Kapitan mówił po rosyjsku.
- Tak. To nawet jest, jak prześledzi się stenogram, to póki pracowali po angielsku, to pracował nawigator, a później jak przeszli na rosyjski, to już dowódca załogi.
Ale dowódca nie powinien tego robić?
- Nie powinien tego robić, bo od tego jest właśnie nawigator. Taki jest podział w załodze, takiej czteroosobowej, w jakiej oni byli. Bo to jest dodatkowe obciążenie. Proszę sobie wyobrazić, że zła pogoda, kapitan jest skupiony na podejściu do lądowania i jeszcze musi łączność prowadzić. To jest dodatkowe jakby rozproszenie tego, na co ja mam zwracać uwagę. Później to zejście i prawdopodobnie - jak mówię - szukanie tej ziemi nieszczęsnej.

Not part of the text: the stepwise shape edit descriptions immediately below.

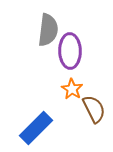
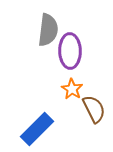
blue rectangle: moved 1 px right, 1 px down
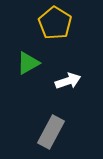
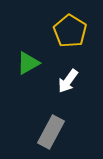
yellow pentagon: moved 15 px right, 8 px down
white arrow: rotated 145 degrees clockwise
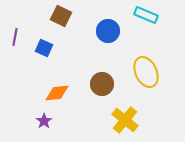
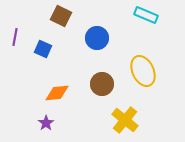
blue circle: moved 11 px left, 7 px down
blue square: moved 1 px left, 1 px down
yellow ellipse: moved 3 px left, 1 px up
purple star: moved 2 px right, 2 px down
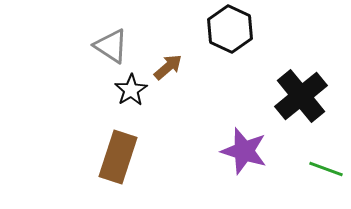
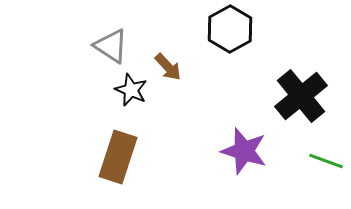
black hexagon: rotated 6 degrees clockwise
brown arrow: rotated 88 degrees clockwise
black star: rotated 16 degrees counterclockwise
green line: moved 8 px up
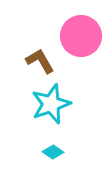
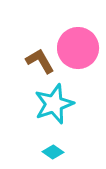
pink circle: moved 3 px left, 12 px down
cyan star: moved 3 px right
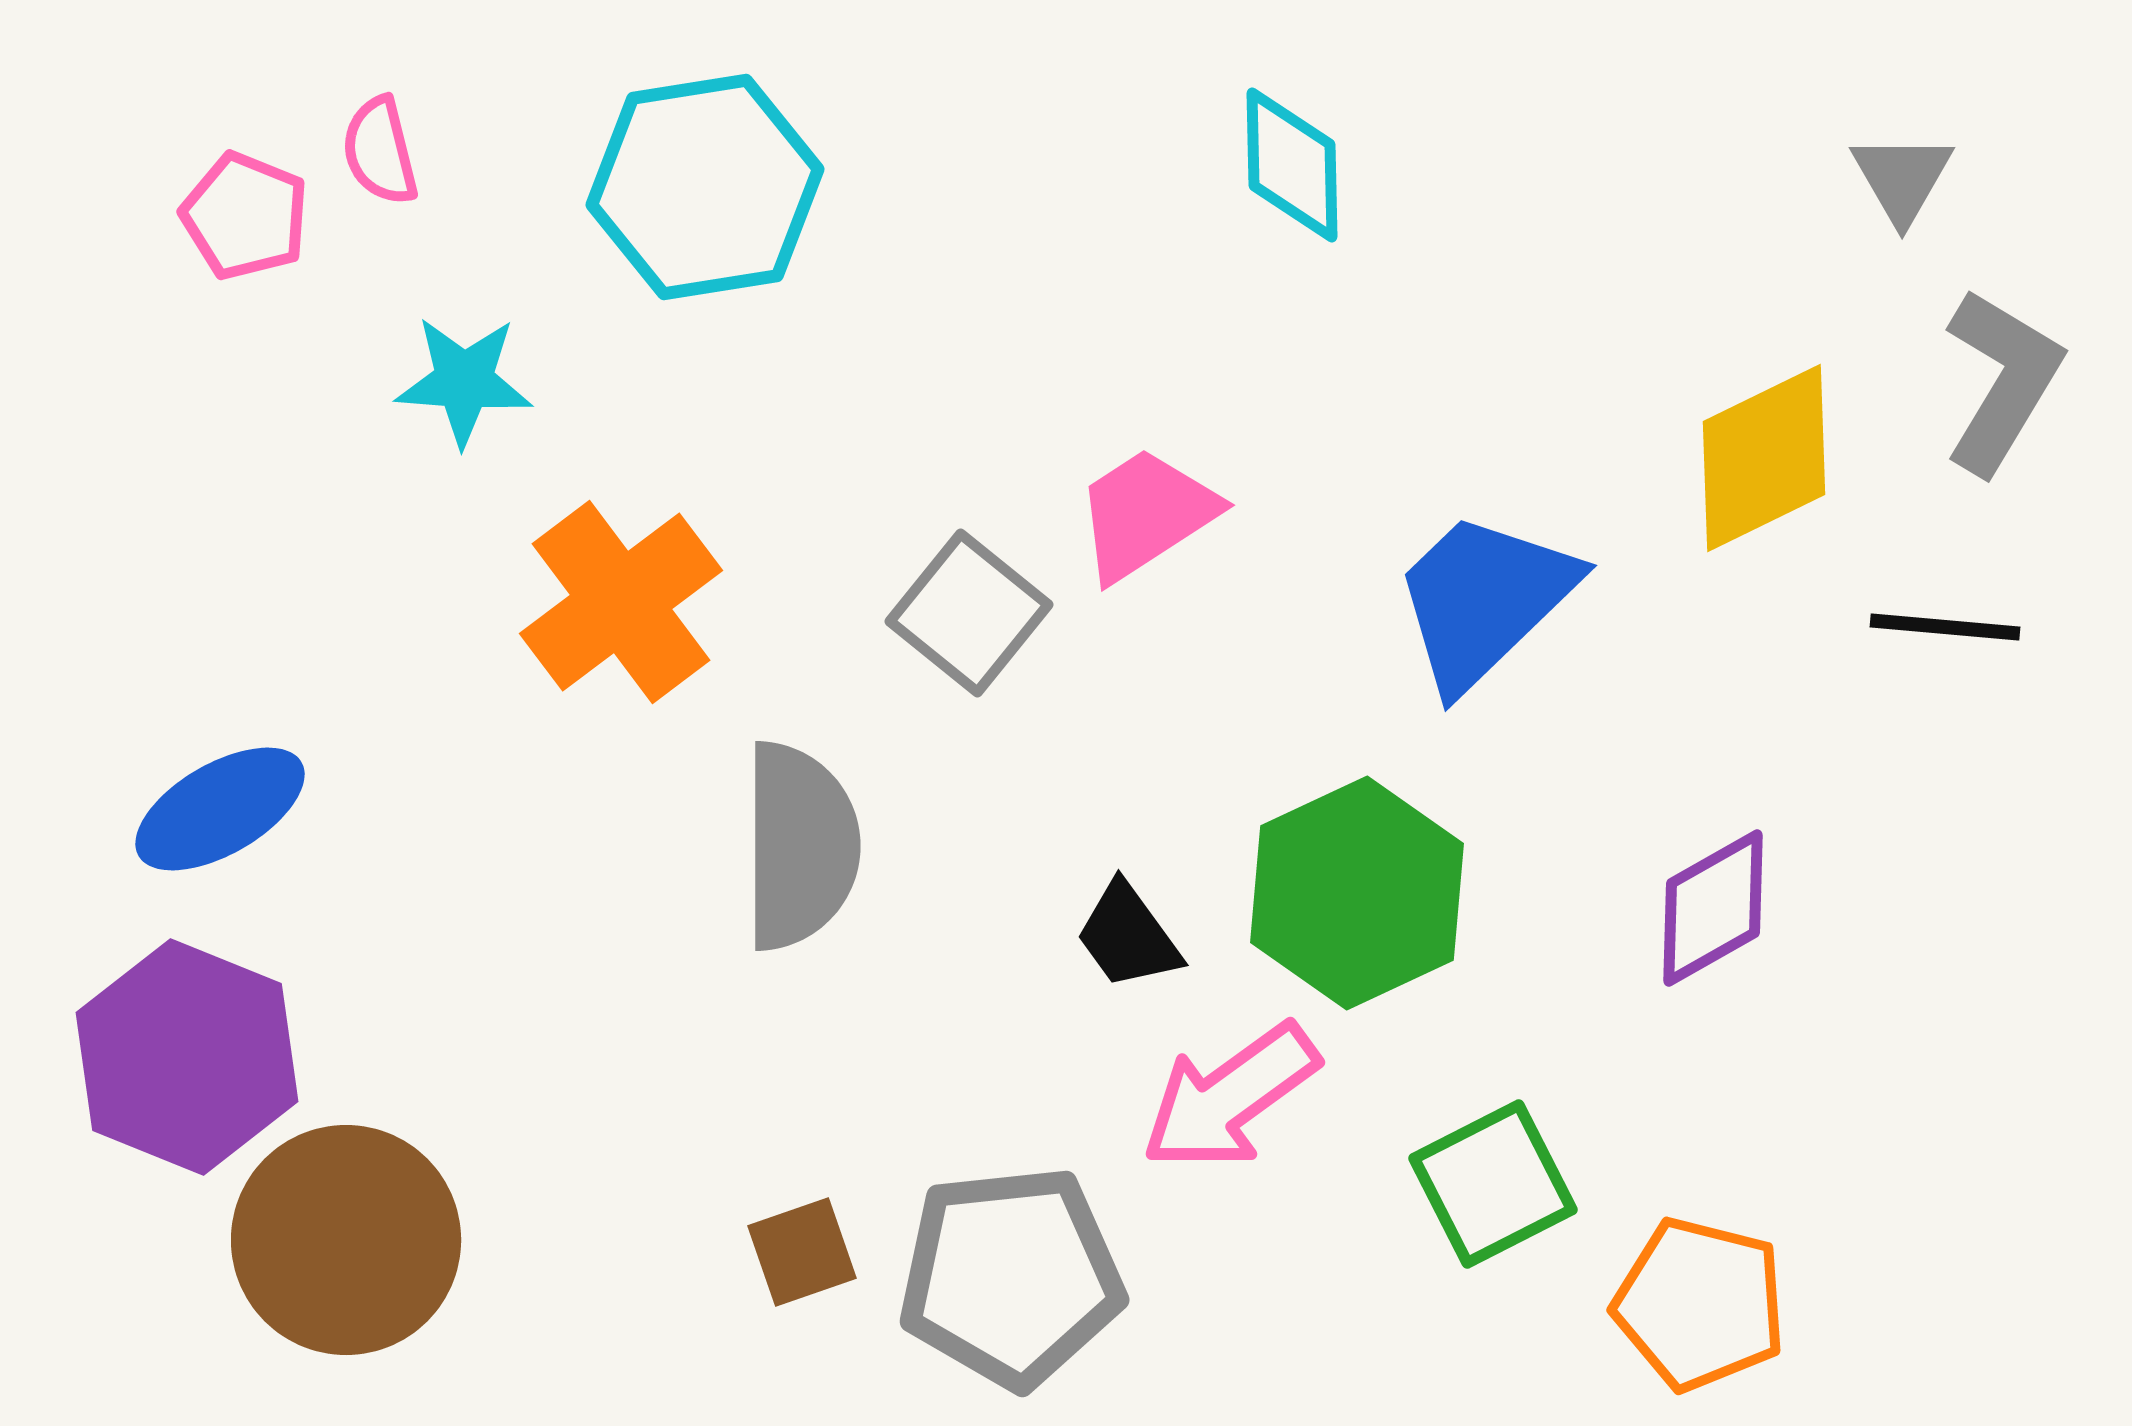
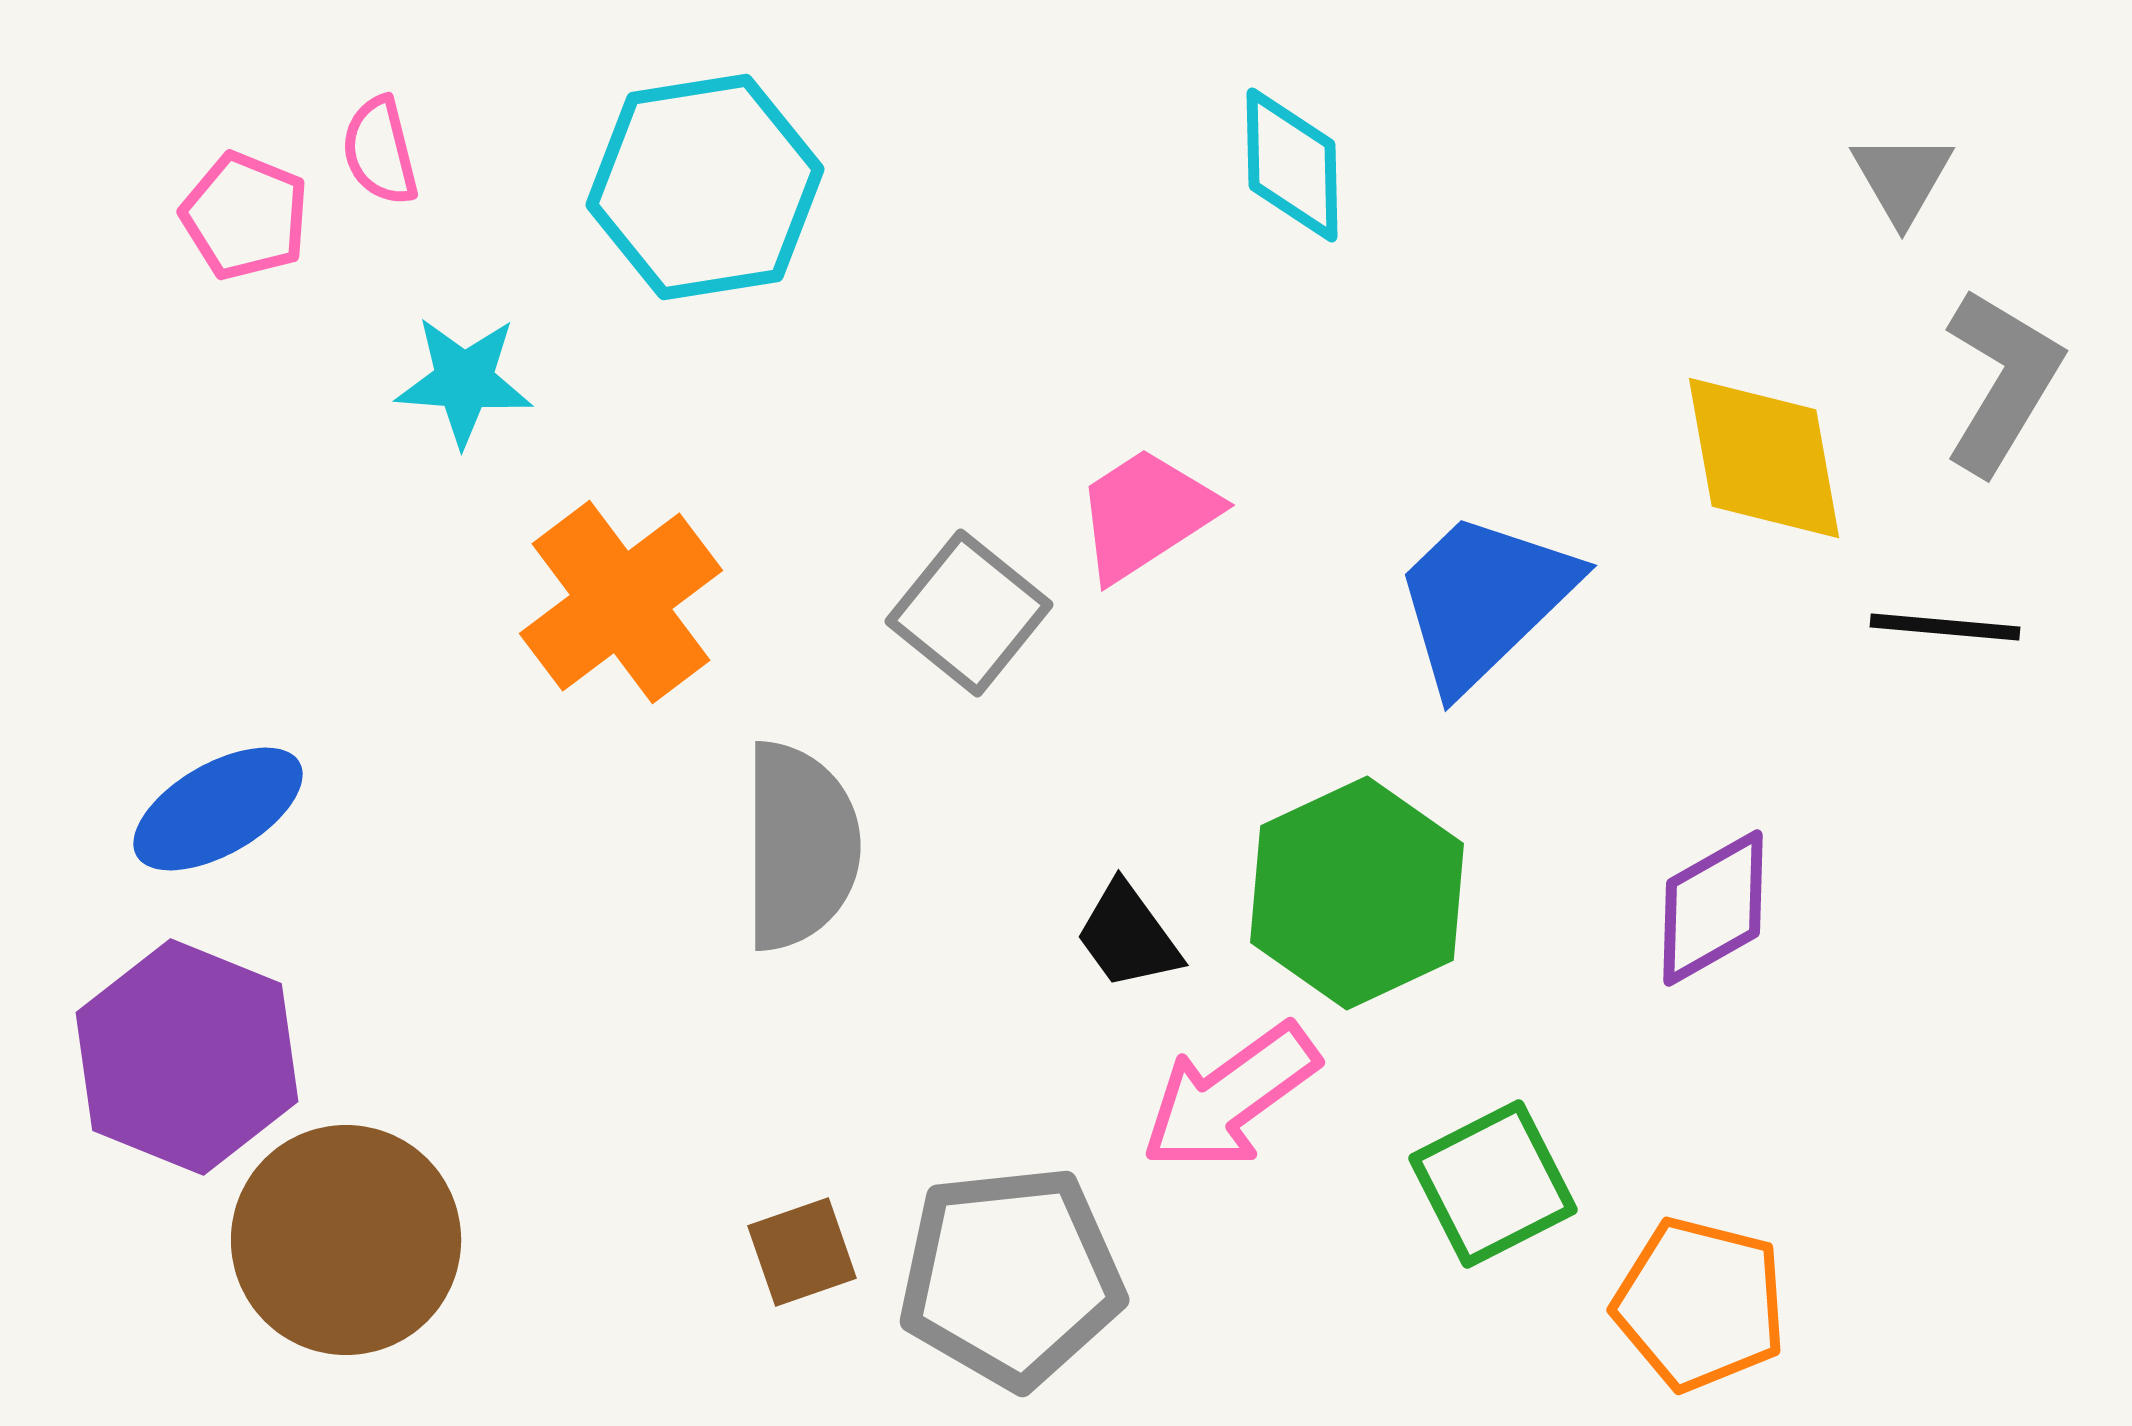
yellow diamond: rotated 74 degrees counterclockwise
blue ellipse: moved 2 px left
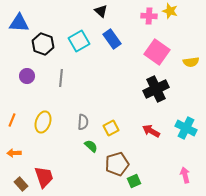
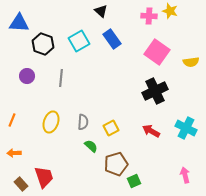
black cross: moved 1 px left, 2 px down
yellow ellipse: moved 8 px right
brown pentagon: moved 1 px left
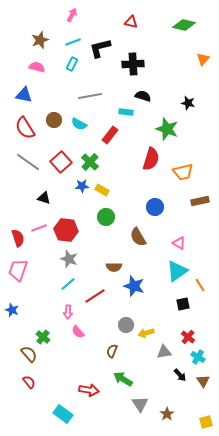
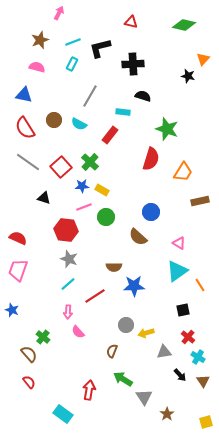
pink arrow at (72, 15): moved 13 px left, 2 px up
gray line at (90, 96): rotated 50 degrees counterclockwise
black star at (188, 103): moved 27 px up
cyan rectangle at (126, 112): moved 3 px left
red square at (61, 162): moved 5 px down
orange trapezoid at (183, 172): rotated 45 degrees counterclockwise
blue circle at (155, 207): moved 4 px left, 5 px down
pink line at (39, 228): moved 45 px right, 21 px up
brown semicircle at (138, 237): rotated 18 degrees counterclockwise
red semicircle at (18, 238): rotated 48 degrees counterclockwise
blue star at (134, 286): rotated 20 degrees counterclockwise
black square at (183, 304): moved 6 px down
red arrow at (89, 390): rotated 90 degrees counterclockwise
gray triangle at (140, 404): moved 4 px right, 7 px up
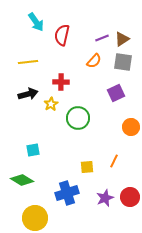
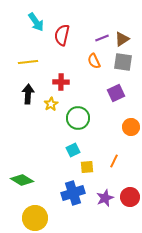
orange semicircle: rotated 112 degrees clockwise
black arrow: rotated 72 degrees counterclockwise
cyan square: moved 40 px right; rotated 16 degrees counterclockwise
blue cross: moved 6 px right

Wszyscy szukali tej ziemi.
- Też się w ten sposób... Jak już tak sobie teoretycznie mówimy, to się tak nie szuka ziemi. Szuka jeden, a reszta według przyrządów ściśle leci.
Czy powinny zostać dźwiękowe zapisy rozmów z kabiny pilotów po ich odszumieniu?
- Zobaczymy, co z tego wyjdzie. Nie wiem, czy pani...
Ale czy one mogą coś wnieść w ogóle?
- Mogą, w pewnych elementach mogą coś wnieść, bo tam, gdzie są jakieś niezrozumiałe odpowiedzi, dałyby może pełny wyraz do czegoś. Ja nawet podpowiem taki fakt, że załoga nie dostała zgody na lądowanie, tylko dostała te słynne - co ja rozszyfrowałem - "posadku dopołnitielno", czyli to nie jest zgoda na lądowanie. Potem jest coś niezrozumiałego, ktoś powiedział, a później jest "dziękuję". Komendy na lądowanie... Nie dziękuje się za taką komendę. A to słowo, co było przed tym... A może to właśnie jakieś słowo: "a co on powiedział?". Bo ja tak podejrzewam, że oni nie zrozumieli, co wieża im powiedziała.
Czyli jednym słowem, jednak ujawnienie tego mogłoby rozjaśnić sytuację. Czyli powinno być?
- Ale nie dla opinii publicznej. Tak mnie się wydaje.
Dla kogo w takim razie?
- Dla fachowców. Dla tych, którzy zrobią coś, żeby już nigdy się coś takiego - odpukać - nie powtórzyło. Ja już mówię w ogóle o katastrofie. Bo przecież wziąć pod uwagę: dwa lata wcześniej ta casa. Dla mnie, dla pilota, który latał, to wiem, że podobna przyczyna - w sensie pogodowym - i tej casy, i tego tupolewa: i tam nie mieli prawa lądować w tych warunkach, próbowali; i tu to samo. Dla mnie niezrozumiałe naprawdę.